Un élément positif qui s'est dégagé des défis de cette année est que les pays apprennent les uns des autres, échangent leurs connaissances et bonnes pratiques et explorent de nouvelles méthodes pour produire et utiliser des données.
Par exemple, le bureau de statistique du Ghana, avec le soutien de la Deutsche Gesellschaft für Internationale Zusammenarbeit (GIZ), mène une enquête pilote sur la violence liée au genre en utilisant l'approche des données générées par les citoyens, impliquant de nombreux acteurs du système statistique (70+ personnes ) dans le processus de conception et de sélection de l’application. Il s'agit d'une nouvelle façon de collecter des données pour les ONS et constitue un bon exemple dont d'autres pays peuvent tirer des leçons.

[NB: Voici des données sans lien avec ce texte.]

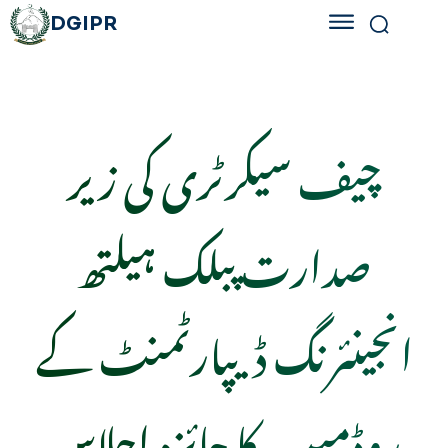
DGIPR
چیف سیکرٹری کی زیر
صدارت پبلک ہیلتھ
انجینئرنگ ڈیپارٹمنٹ کے
روڈمیپ کا جائزہ اجلاس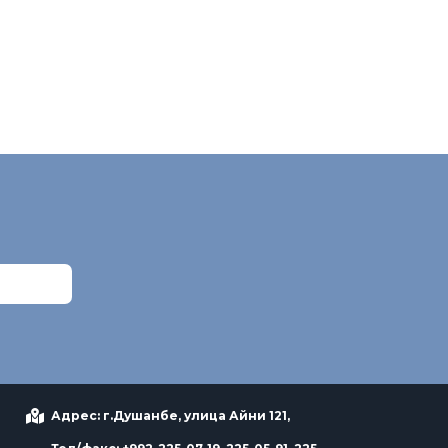
Адрес: г.Душанбе, улица Айни 121,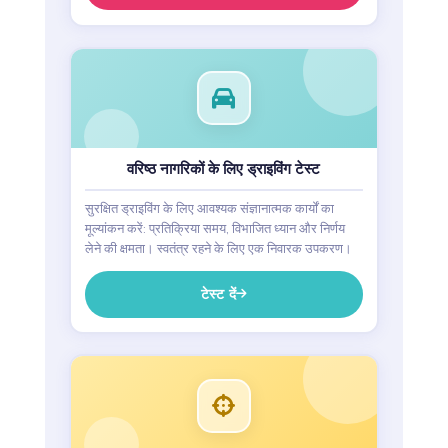
वरिष्ठ नागरिकों के लिए ड्राइविंग टेस्ट
सुरक्षित ड्राइविंग के लिए आवश्यक संज्ञानात्मक कार्यों का
मूल्यांकन करें: प्रतिक्रिया समय, विभाजित ध्यान और निर्णय
लेने की क्षमता। स्वतंत्र रहने के लिए एक निवारक उपकरण।
टेस्ट दें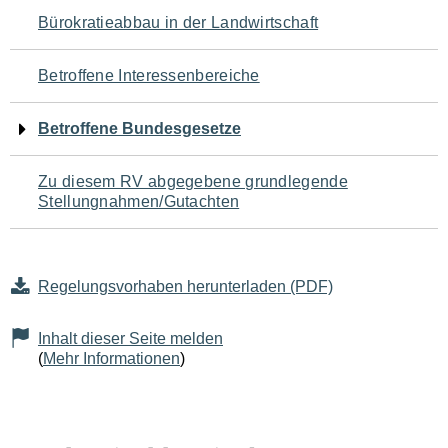
Navigation
Bürokratieabbau in der Landwirtschaft
für
Betroffene Interessenbereiche
den
Betroffene Bundesgesetze
Seiteninhalt
Zu diesem RV abgegebene grundlegende
Stellungnahmen/Gutachten
Regelungsvorhaben herunterladen (PDF)
Inhalt dieser Seite melden
(
Mehr Informationen
)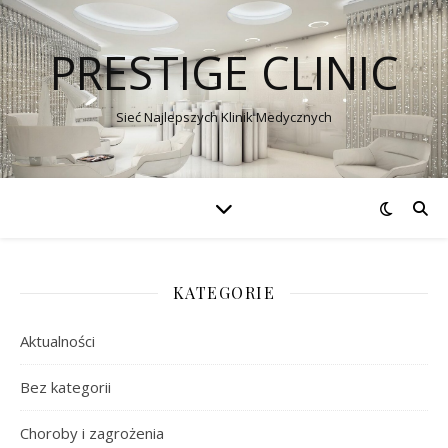
PRESTIGE CLINIC
Sieć Najlepszych Klinik Medycznych
KATEGORIE
Aktualności
Bez kategorii
Choroby i zagrożenia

Le Réseau est une jeune initiative qui s'est déjà avérée utile pour ses membres en leur donnant de la crédibilité et de la confiance pour sensibiliser à la production et à l'utilisation de données sur le genre au sein de leur organisation et des gouvernements de leur pays, ainsi qu'aux niveaux régional et international. Il a initié de précieuses conversations et un partage des connaissances entre les pays, contribuant à créer un fort sentiment de communauté parmi les membres qui l'apprécient comme une source vers laquelle se tourner en cas de besoin.
Le réseau devra maintenir ce soutien aux membres dans le contexte post-COVID-19 en continuant à les connecter avec la communauté plus large des données sur le genre par le biais d'événements en ligne et de webinaires, favoriser une communication régulière pour s'assurer que leurs besoins sont satisfaits en permettant le renforcement des capacités, l’accès à l'expertise sur les données de genre, et la facilitation de l'apprentissage transnational, et identifier les opportunités de réponses à court et à long terme aux défis existants qui ont été amplifiés par la pandémie.